É tão raro acontecer que resolvi dar mais visibilidade. Vocês viram que um biólogo pode ser o responsável pela prova mais contundente do julgamento de Mizael Bispo dos Santos? O réu, acusado de assassinar a namorada Mércia Nakashima, tinha vestígios de uma alga do gênero Chaetophora na sola do sapato. É a biologia fazendo parte da ciência forense.

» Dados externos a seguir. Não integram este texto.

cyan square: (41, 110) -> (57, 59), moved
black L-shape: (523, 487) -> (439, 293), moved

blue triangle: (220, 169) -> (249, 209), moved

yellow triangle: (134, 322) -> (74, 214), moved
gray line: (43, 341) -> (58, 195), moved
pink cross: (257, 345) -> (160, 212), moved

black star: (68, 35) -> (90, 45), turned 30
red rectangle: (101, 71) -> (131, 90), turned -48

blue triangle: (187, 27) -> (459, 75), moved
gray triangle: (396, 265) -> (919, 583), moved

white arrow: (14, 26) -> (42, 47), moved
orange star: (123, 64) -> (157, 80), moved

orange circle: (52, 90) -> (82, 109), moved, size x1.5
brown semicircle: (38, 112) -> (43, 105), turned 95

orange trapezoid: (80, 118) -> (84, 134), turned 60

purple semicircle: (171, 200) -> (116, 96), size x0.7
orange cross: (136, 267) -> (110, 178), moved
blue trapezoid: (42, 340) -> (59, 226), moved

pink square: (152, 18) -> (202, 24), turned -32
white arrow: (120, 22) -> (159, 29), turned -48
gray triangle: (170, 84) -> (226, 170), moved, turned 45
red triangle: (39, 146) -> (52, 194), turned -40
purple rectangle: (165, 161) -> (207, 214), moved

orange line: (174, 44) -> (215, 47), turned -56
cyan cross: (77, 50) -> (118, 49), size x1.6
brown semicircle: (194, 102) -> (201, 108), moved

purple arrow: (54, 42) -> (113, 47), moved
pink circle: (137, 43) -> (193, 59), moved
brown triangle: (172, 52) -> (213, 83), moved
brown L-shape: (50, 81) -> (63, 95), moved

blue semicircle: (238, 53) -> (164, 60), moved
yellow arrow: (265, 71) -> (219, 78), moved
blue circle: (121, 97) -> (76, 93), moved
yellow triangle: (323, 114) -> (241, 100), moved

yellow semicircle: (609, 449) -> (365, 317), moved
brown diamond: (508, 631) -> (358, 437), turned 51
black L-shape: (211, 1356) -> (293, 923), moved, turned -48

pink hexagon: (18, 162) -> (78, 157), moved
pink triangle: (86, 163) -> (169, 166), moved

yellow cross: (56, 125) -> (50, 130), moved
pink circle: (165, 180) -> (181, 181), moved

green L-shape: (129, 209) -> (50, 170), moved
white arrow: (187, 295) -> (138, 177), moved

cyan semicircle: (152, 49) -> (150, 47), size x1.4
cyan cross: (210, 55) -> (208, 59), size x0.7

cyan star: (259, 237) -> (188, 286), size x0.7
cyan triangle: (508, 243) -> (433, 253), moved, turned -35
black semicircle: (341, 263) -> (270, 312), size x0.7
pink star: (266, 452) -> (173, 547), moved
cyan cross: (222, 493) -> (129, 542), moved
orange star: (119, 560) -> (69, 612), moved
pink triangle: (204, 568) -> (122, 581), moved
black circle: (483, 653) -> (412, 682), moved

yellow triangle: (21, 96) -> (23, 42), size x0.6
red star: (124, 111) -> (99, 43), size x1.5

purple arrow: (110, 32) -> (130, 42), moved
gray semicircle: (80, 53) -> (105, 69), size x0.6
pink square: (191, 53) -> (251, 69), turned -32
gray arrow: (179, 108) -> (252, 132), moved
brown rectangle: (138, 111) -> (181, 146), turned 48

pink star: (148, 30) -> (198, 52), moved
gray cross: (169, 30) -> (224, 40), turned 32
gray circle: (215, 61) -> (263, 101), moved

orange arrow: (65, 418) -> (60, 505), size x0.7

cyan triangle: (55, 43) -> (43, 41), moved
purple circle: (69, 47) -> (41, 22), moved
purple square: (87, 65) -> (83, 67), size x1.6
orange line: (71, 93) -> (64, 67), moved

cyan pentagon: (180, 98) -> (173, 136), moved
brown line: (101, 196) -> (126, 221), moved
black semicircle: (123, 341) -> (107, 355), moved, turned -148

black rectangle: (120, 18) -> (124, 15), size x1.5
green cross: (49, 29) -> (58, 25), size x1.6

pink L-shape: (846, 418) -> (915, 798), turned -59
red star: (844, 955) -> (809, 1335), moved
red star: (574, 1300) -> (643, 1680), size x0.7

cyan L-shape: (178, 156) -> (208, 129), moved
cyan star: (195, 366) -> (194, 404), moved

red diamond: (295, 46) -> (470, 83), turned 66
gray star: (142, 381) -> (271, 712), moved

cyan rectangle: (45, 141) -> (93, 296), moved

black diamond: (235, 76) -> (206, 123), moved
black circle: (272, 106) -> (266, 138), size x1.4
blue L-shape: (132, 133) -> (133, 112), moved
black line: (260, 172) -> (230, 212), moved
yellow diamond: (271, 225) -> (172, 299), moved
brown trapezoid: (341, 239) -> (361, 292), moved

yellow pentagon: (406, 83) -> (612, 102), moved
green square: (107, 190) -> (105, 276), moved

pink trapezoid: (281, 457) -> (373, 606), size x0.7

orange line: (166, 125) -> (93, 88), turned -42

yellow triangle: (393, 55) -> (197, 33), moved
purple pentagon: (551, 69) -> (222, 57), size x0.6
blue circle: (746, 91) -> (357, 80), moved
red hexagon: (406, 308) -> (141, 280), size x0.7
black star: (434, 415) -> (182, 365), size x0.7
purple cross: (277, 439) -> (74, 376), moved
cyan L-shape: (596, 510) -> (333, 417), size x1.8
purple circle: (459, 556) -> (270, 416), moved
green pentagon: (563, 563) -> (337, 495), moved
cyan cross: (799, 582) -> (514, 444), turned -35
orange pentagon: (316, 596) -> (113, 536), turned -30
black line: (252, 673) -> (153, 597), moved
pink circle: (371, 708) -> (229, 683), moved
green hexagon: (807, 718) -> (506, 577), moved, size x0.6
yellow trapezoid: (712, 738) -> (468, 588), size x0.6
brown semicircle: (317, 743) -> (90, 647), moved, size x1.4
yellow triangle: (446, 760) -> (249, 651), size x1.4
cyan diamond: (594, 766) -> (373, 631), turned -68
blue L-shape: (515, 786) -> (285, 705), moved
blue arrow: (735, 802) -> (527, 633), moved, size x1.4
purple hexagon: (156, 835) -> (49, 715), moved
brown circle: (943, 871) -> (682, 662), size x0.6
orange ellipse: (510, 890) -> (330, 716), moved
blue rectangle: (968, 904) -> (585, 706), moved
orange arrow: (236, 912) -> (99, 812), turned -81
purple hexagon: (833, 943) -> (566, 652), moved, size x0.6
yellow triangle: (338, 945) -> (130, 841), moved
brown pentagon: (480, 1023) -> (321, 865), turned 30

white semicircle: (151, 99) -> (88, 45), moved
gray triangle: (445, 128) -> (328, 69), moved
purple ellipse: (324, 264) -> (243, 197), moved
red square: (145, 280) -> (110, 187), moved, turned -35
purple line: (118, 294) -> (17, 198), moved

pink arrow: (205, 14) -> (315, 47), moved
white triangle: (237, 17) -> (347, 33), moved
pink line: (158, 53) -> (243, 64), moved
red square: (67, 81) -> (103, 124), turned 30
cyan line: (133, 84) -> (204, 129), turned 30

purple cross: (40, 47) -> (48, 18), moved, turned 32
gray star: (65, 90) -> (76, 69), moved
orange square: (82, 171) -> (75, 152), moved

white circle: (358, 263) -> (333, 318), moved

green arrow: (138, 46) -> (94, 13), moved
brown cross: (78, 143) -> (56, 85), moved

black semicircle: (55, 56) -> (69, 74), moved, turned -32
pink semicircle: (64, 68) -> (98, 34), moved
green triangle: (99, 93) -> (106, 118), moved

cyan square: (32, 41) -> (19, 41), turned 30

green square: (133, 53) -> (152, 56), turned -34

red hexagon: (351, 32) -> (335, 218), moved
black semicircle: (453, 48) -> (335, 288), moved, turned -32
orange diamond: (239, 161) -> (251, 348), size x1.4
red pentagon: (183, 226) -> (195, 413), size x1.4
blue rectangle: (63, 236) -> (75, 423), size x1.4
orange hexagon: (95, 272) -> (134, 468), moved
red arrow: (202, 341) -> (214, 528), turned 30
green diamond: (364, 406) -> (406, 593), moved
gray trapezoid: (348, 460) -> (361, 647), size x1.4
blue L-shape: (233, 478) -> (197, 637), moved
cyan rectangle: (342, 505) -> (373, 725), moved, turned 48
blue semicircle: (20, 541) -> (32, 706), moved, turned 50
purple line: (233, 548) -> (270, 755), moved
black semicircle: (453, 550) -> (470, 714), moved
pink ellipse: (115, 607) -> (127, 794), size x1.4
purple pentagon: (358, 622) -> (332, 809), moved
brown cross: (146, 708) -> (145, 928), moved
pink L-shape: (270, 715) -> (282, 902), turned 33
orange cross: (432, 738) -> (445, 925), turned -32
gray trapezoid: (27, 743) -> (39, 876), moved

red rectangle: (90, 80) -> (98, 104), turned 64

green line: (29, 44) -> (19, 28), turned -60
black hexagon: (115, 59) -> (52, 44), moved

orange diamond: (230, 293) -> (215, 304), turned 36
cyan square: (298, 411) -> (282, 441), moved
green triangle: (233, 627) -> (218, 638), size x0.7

A alga que sabia demais: Chaetophora sp. Fonte: eol.org

Imagine que haja na cena do crime uma alga que só ocorra ali. Encontrar vestígios dela no sapato do acusado seria uma prova de que, em algum momento ele esteve no local. Chamamos de endemismo a ocorrência de um organismo apenas numa região. Isso pode ocorrer por isolamento reprodutivo. Uma alga como a Chaetophora, restrita a ambientes de água doce e lenta, até poderia ser endêmica da represa de Nazaré Paulista, já que tanto o rio que chega ao reservatório quanto o que sai têm águas mais rápidas, mas não é esse o caso. Afinal, a represa não é antiga o suficiente para ter gerado uma especiação. Se a alga não é endêmica da represa, como ela pode ser uma prova contra Mizael?

A alga Chaetophora não é exatamente rara nas represas brasileiras, mas por crescer aderida a superfícies lisas, como outras plantas aquáticas, e ser muito suscetível à dessecação só poderia ter ido parar na sola do sapato de Mizael se ele tivesse andado dentro da água com esse sapato. Além disso, o volume de poluentes orgânicos presentes na represa (hipereutrofização) favorece a proliferação dessa alga específica justamente ali. Assim, se não é definitivo que Mizael só pode ter estado na cena do crime, ele pelo menos esteve caminhando de sapatos dentro de uma represa eutrofizada como a de Nazaré Paulista. Pode ser uma prova relativamente fraca isoladamente, mas acompanhada de outras tantas a biologia presta seu papel na justiça, assim como em tantas outras faces da vida.